Which came first, the cartoon or the punch line?
The answer is both, at least in the case of actor-writer Steve Martin and New Yorker cartoonist Harry Bliss. In an introduction to their marvelously dry and sly book, “A Wealth of Pigeons: A Cartoon Collection,” Martin writes of being paired with Bliss by New Yorker editor Françoise Mouly. “I mentioned that I had a cartoon idea and did she know anyone who might draw it,” Martin recalls. Mouly connected him with Bliss. From there began what Martin describes as a collaboration made in heaven: “We rarely speak to each other, and we live in different states,” he writes, presumably with a touch of his signature sarcasm.
At first, Martin dreamed up an idea and then dispatched it to Bliss to realize at the drawing board. At some point, “Harry began sending me orphan drawings for captions, and we discovered we had two ways to work: forwards and backwards.” He explains: “Forwards was me conceiving of several cartoon images and captions, and Harry would select his favorites; backwards was Harry sending me sketched or fully drawn cartoons for dialogue or banners.”
The resulting cartoons are little gems of comic perception, with the pair taking stock of human foibles and imagining animal intelligences with bemusement but never meanness. Perhaps owing to their collaborative method, their panels are also unusually balanced. While many cartoonists exhibit strength either as artists or as caption writers – for example, the great New Yorker cartoonist James Thurber was arguably better at imagining thoughts for his famous dogs than in drawing the dogs themselves – Bliss and Martin have crafted cartoons in which art and text are in harmonious balance.
The pair delights in needling the pretensions of the upper classes. One panel offers a parent and child looking for images in the clouds, but their status as sophisticated city dwellers is revealed in the child’s itemization of what he sees: “I see a horse, a puppy, and that one looks like a Rauschenberg installation.” Elsewhere, a caveman and his wife wait for the maitre d’ to check for their dinner reservation: “Maybe it’s under ‘Apeman,’” one says.

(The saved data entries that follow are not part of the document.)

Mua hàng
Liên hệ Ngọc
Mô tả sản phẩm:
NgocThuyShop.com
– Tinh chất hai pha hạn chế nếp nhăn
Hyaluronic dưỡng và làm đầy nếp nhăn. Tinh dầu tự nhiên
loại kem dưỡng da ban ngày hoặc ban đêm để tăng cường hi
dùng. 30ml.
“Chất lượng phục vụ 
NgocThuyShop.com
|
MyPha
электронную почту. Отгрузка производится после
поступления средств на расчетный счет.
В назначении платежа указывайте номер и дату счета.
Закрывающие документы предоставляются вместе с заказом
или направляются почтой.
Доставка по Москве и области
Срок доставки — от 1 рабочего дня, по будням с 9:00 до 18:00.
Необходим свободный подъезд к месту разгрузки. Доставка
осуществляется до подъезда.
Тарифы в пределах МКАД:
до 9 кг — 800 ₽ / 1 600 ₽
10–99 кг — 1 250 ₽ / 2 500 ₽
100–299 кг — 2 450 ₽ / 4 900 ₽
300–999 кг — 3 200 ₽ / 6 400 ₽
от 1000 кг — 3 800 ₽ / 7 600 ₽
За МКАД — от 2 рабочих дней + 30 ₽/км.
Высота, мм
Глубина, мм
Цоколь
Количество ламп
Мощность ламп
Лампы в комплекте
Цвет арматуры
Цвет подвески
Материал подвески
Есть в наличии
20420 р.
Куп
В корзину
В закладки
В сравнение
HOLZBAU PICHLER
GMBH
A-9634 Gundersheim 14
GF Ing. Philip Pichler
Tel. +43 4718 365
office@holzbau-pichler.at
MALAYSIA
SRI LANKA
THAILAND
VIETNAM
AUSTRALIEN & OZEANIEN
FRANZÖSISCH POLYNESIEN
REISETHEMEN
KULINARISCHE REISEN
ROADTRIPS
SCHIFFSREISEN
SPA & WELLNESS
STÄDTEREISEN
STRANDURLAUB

The small lies we tell ourselves are gently needled in a cartoon showing a couple rowing toward an ominous-looking cave: The husband says to his wife, “Don’t think of it as a cave, think of it as a retirement community.” Two men in business suits stand before a building labeled United States Mint and ponder how they can “monetize” it. Several cartoons reference Woodstock, aiming the collection squarely at baby boomers.
The most memorable panels reflect a durable tradition in cartooning: the attempt to place oneself inside the minds of assorted furry creatures. For example, Bliss and Martin imagine two squirrels stealing a food bowl from a dog watching them forlornly through a window (“Once we file off the name, it will be untraceable,” one squirrel says of the name, “Fifi,” on the bowl). In their comic universe, a pair of turkeys, hoping to dodge Thanksgiving, hide behind a log at the first whiff of cranberries, and one mischief-making pup, having destroyed a sofa, tells another pup upon their human owners returning home, “Quick, act casual.”
Throughout, Bliss’ draftsmanship is a source of pleasure itself; the artist is capable of conjuring a shotgun-wielding bird in flight (nature takes its revenge?) and Attila the Hun (renamed “Attila the Honeybunch” as he cradles an infant) with equal facility.
Delightfully, Bliss and Martin do not exempt themselves from their rapier wit, weaving throughout the book occasional cartoons in which they are the subjects. Bliss, who draws Martin perfectly – with a wayward smile and white hair – sends up his famous colleague when, in a strip chronicling their first meeting, the cartoon Martin name-drops Lady Gaga and Keanu Reeves. “Amazing!” the cartoon Bliss says in reply. “I once said ‘Hi’ to Ed Begley, Jr.”
Perhaps the famous Hollywood type and the nondescript cartoonist make for an odd couple, but the fruits of their labor are wonderfully witty and wise.